本文分析和研究的出发点是针对课题组提出的新型光栅光调制器,设计用LED作为其光源的光学投影系统,通过仿真设计和实验来分析研究这一投影显示系统。本文作者在课题组前期工作的基础上进一步详细分析了用LED作为光栅光调制器照明光源的可行性;设计了在LED照明下的光栅光调制器的照明聚光系统和投影成像系统,并对设计作出评价;利用设计结果搭建了实验平台,验证了理论和设计的正确性。具体研究内容包括:
1)在光栅光调制器调制原理的基础上进一步分析了器件的表面弯曲度和周期性结构对器件调制特性的影响,优化了光栅光调制器的理论光学模型,为光栅光调制器的设计及加工工艺提出了改进方案。
2)利用部分相干光理论分析了将LED作为光栅光调制器照明光源用于投影显示的可行性。讨论了光源的尺寸、光谱带宽、表面结构对器件调制特性的影响,分别从频谱面的衍射光强分布,像面的光场分布和调制对比度等角度进行说明,分析了LED光源照明下的两种光学信息处理系统,从理论上证明了LED用于光栅光调制器照明光源进行投影显示的可行性,并以此指导光学投影系统的设计。
3)利用色度学原理分析了LED光源的色度学特性,分析了RGB三基色LED光源的数目之比、光源带宽变化对显示质量的影响,得到了在三基色LED光源照明下光源的最佳配比方案,并进一步通过显色指数说明LED用于投影显示的性能优异性。
4)利用Tracepro、Codev等光学软件,设计了一种自由曲面TIR透镜实现LED光能量的收集;通过直形光棒和梯形光棒两种方案实现了光场的均匀化,并对两种光棒在实现光场均匀化和改善出射光出射角方面进行比较;利用一套结构紧凑的聚光透镜组实现光能量的高效会聚,实现了大发散角的LED光能量的有效收集,并达到了器件的均匀照明。
5)依据光栅光调制器的光学调制原理和光学成像原理,确定了投影物镜的类型,利用Zemax、Codev软件设计了两种不同结构的投影物镜组,实现了光栅光调制器的信息处理和投影成像,并通过像差评价对两种结构的投影成像系统进行比较。利用X棱镜实现了三基色LED的彩色合成,最终实现了结构小巧的基于LED光源的光栅光调制器的光学投影系统的计算机仿真设计、建模和评价,掌握了光学投影系统设计的理论基础及关键技术问题的解决方法。
6)利用基于MEMS技术加工得到的光栅光调制器,从实验上验证了器件的弯曲度和周期性结构对调制特性的影响,说明理论分析的正确性;根据光学投影系统设计思想搭建实验平台,得到了LED照明下器件的衍射图样分布,并利用一个静态的MEMS光栅光调制器成像,在屏幕上得到该器件的投影图像,用三基色LED搭建了光栅光调制器的彩色投影系统,实现了LED光源照明下的彩色投影显示,说明了理论分析的正确性及仿真设计的合理性。从而率先在国内根据自主研制的基于MEMS技术的光栅光调制器结合LED光源的优势设计了一套全新的光学投影成像系统。
With the development of digital technique, it has become a research focus in the area of projected display, which combines MEMS-technique with spatial light modulator to develop light modulators based on MEMS-technique; on the other hand, high-power LED has developed rapidly because of its notable virtue, and using high power LED as new light source for micro-projection display system is being researched actively. Nowadays, the major core technology of micro-projection display system in market is restricted by international patents, so it is quite necessary to develop a novel MEMS-based light modulator with independent intellectual property rights, taking advantages of LED to design corresponding light system for projection display, breaking up the monopoly of techniques of abroad products, and advancing the level and core-competitiveness in the area of display technique of our country.
Based on a novel grating light modulator put forward by project’s team, in this paper, an optical projection system is designed when LED is used as its light source, the system is analyzed and researched by simulations and experiments.
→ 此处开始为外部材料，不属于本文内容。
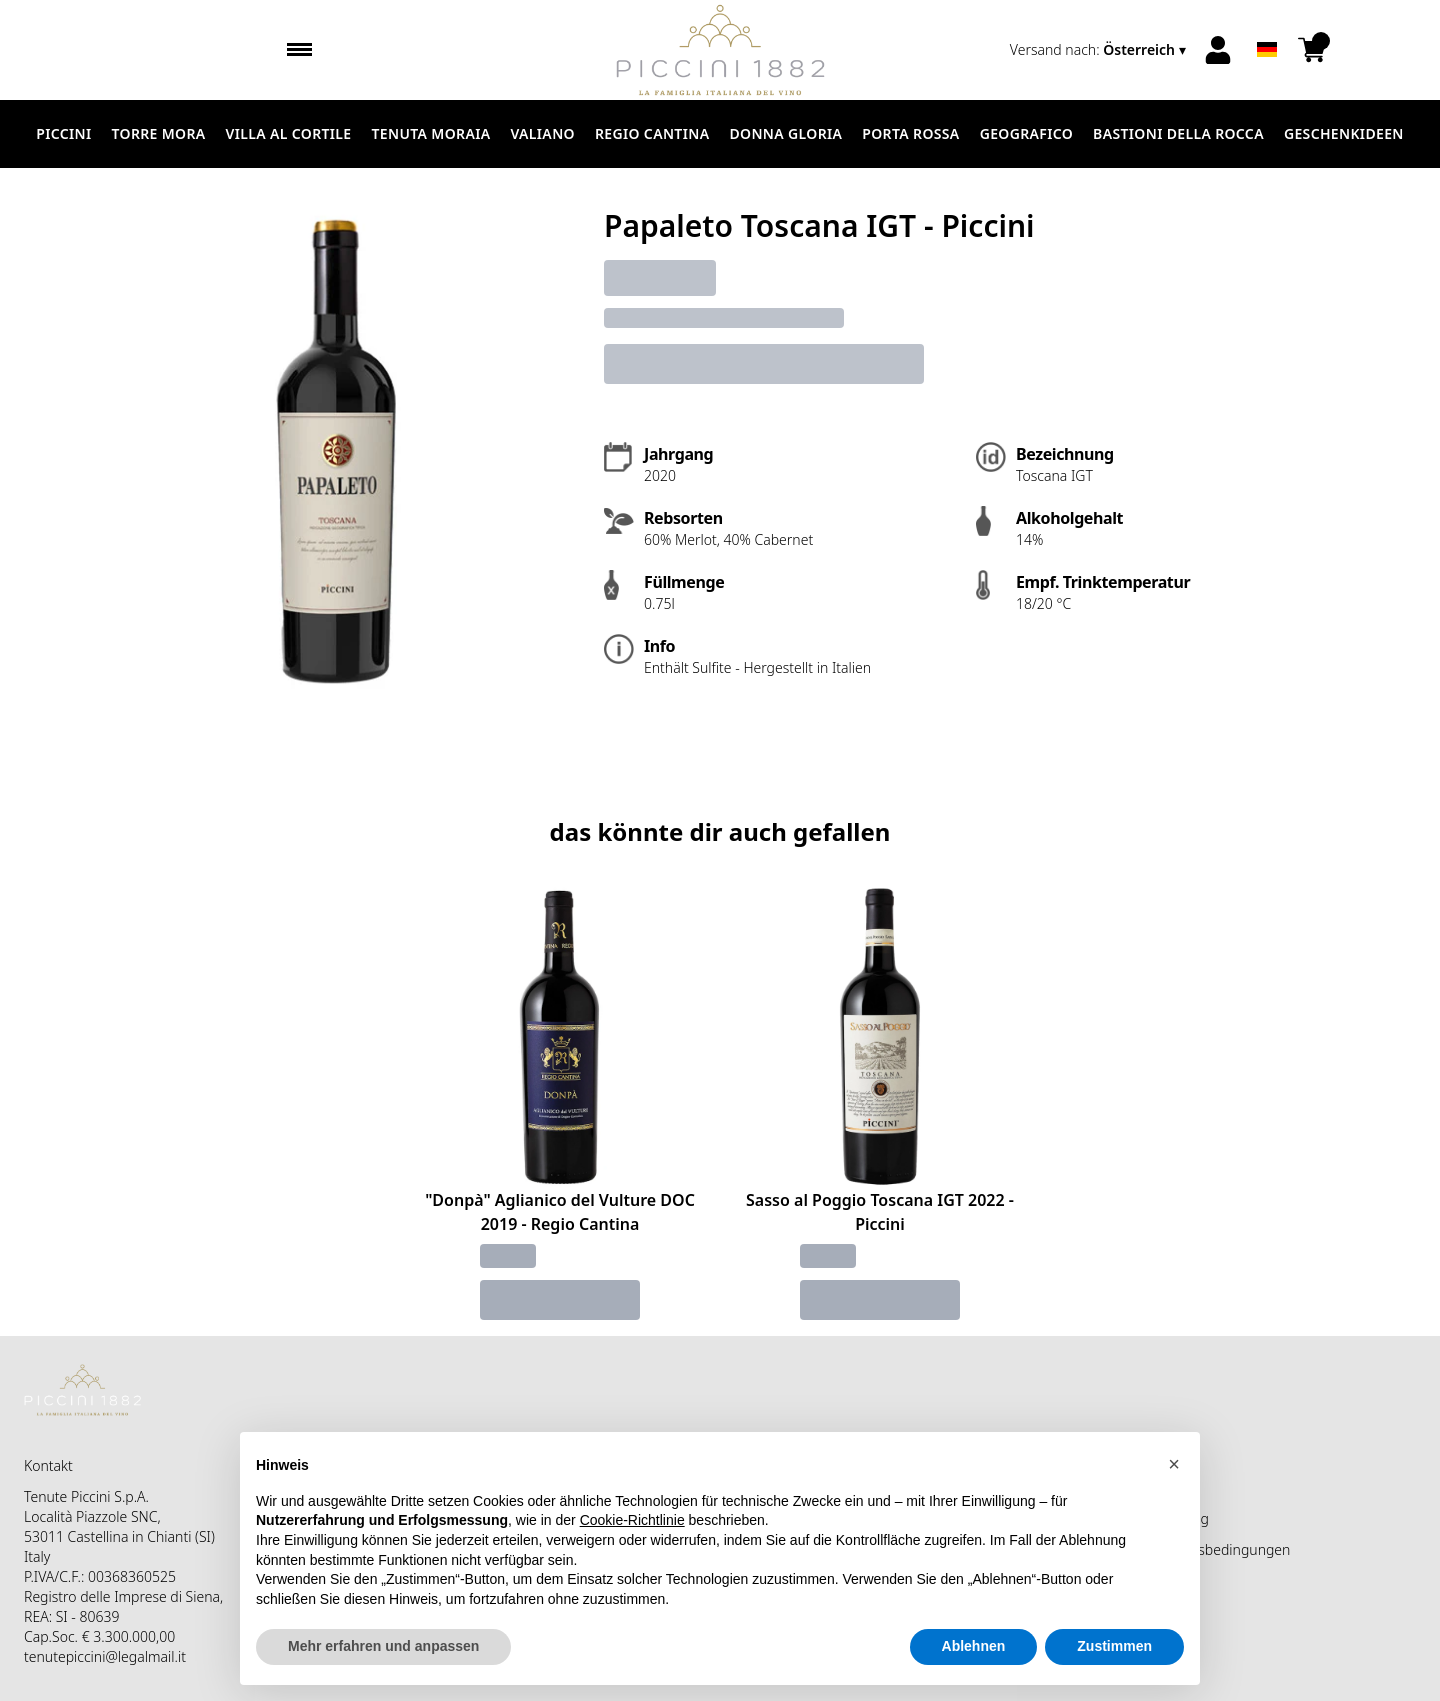  What do you see at coordinates (632, 1520) in the screenshot?
I see `Cookie-Richtlinie [button]` at bounding box center [632, 1520].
On the basis of previous foundation of project’s team, author analyzed the feasibility in detail when LED is used as the light source of grating light modulator, designed and evaluated the light condenser system and projection system with LED light source, built the experimental platform utilizing the result of design and proved the validity of theory and design. The main works of this paper are follows:
①Based on the principle of grating light modulator, the optical model is optimized after the effects of the surface bending and the periodic structure of grating light modulator on the performance are analyzed, and an optimized precept for design and processing technique is brought forward.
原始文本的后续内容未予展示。